Years
2019 2018
Folk Baroque
2018-10-18

Camerata Tinta Barocca presents:

FOLK BAROQUE

18 October 2018

Odeion

19:30

with

  • Bridget Rennie-Salonen (traverso)
  • Darryn Prinsloo (recorder)
  • Annien Shaw (Baroque violin)
  • Uwe Grosser (theorbo, Baroque guitar)
  • Cheryl de Havilland (Baroque cello)
  • Erik Dippenaar (harpsichord, director)

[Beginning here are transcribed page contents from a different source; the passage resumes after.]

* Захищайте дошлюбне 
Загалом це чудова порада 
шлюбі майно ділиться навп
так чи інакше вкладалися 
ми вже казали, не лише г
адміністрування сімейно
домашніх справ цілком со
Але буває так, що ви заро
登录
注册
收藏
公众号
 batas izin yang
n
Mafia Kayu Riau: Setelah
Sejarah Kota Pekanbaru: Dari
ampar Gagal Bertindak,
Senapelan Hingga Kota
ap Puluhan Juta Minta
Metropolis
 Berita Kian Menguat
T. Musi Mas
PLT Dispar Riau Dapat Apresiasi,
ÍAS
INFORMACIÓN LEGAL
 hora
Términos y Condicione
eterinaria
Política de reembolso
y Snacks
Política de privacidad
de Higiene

Camerata Tinta Barocca (CTB), founded in Cape Town by violinist Quentin Crida (July 2004), is the leading South African Baroque ensemble playing on period instruments. Its name is derived from the musicians' passion for Baroque music and red wine. The members include some of Cape Town's finest musicians who embrace a historically informed performance practice approach. CTB's concerts have been broadcast on Fine Music Radio and have received critical acclaim in the Cape Times and Die Burger. Mostly playing music from the 18th century, CTB has worked with leaders in their fields, such as Baroque violinists Antoinette Lohmann and Pauline Nobes; violinists David Juritz, Darragh Morgan and Zoe Beyers; countertenor Christopher Ainslie; male soprano Philipp Mathmann; recorder player Stefan Temmingh; mandolin player Alon Sariel and conductor Arjan Tien.

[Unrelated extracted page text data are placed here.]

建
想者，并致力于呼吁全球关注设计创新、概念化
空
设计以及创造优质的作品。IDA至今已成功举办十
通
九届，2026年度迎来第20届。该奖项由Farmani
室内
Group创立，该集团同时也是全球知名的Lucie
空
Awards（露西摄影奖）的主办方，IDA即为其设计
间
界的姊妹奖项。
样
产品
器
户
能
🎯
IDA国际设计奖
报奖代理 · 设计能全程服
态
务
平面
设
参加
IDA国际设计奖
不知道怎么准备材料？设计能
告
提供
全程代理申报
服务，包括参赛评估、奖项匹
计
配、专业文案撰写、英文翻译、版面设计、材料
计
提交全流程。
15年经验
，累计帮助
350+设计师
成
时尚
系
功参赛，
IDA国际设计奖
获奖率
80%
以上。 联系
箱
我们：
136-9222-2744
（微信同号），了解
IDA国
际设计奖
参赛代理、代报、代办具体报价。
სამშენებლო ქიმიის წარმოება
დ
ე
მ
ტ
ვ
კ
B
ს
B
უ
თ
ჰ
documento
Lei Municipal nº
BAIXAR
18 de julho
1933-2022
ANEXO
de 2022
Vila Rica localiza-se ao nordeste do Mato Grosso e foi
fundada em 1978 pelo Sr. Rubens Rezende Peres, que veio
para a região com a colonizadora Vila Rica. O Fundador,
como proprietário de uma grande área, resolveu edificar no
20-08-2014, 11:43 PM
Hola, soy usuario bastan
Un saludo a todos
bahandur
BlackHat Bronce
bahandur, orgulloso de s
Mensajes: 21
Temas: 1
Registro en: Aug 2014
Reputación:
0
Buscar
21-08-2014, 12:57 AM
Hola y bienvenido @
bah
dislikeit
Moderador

Apart from CTB's annual concert series in their home, St Andrew's Presbyterian Church (Cape Town), the ensemble regularly accompanies opera and oratorio performances, and performs in festivals throughout South Africa. CTB also has an active outreach component, which includes an annual education tour to the West Coast (the Matzikama Music Week), the Sunshine Concerts (an outreach programme for people unable to attend concerts because they are elderly, indigent or disabled in some way), as well as a regular collaboration with the Keiskamma Music Academy (Eastern Cape).

Since 2011 CTB has gradually moved towards playing on period instruments. Currently it is the only period ensemble in South Africa that regularly plays in orchestral format, performing most of its annual concerts on period instruments. In 2013 CTB, in collaboration with the Cape Consort, gave the first South African period performance of Handel's Messiah. During November 2016 CTB played for Cape Town Opera's first production to use a period instrument orchestra: Monteverdi's L'Orfeo, directed by Jaco Bouwer and conducted by Erik Dippenaar. In December 2016 CTB was nominated for a kykNET Fiesta award for a programme titled Handel in the Drawing Room presented during the 2016 Klein Karoo Klassique festival. In September 2017 CTB successfully launched the first annual Cape Town Baroque Festival.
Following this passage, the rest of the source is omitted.